++++ RECORDS FOR THIS EXERCISE ++++

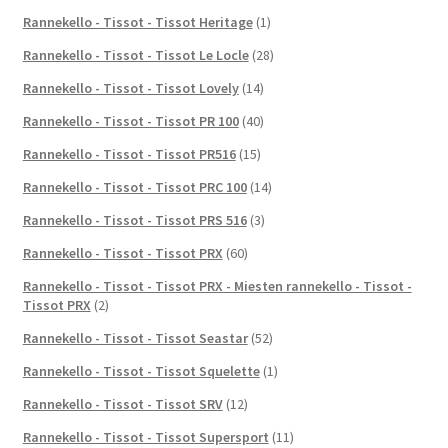
Rannekello - Tissot - Tissot Heritage
(1)
Rannekello - Tissot - Tissot Le Locle
(28)
Rannekello - Tissot - Tissot Lovely
(14)
Rannekello - Tissot - Tissot PR 100
(40)
Rannekello - Tissot - Tissot PR516
(15)
Rannekello - Tissot - Tissot PRC 100
(14)
Rannekello - Tissot - Tissot PRS 516
(3)
Rannekello - Tissot - Tissot PRX
(60)
Rannekello - Tissot - Tissot PRX - Miesten rannekello - Tissot -
Tissot PRX
(2)
Rannekello - Tissot - Tissot Seastar
(52)
Rannekello - Tissot - Tissot Squelette
(1)
Rannekello - Tissot - Tissot SRV
(12)
Rannekello - Tissot - Tissot Supersport
(11)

++++

[WHAT YOU ARE ASKED TO DO]
From the line containing "Rannekello - Tissot - Tissot SRV" through the last line of the entries above, print each line exactly as it stands.

[WRITTEN ANSWER]
Rannekello - Tissot - Tissot SRV
(12)
Rannekello - Tissot - Tissot Supersport
(11)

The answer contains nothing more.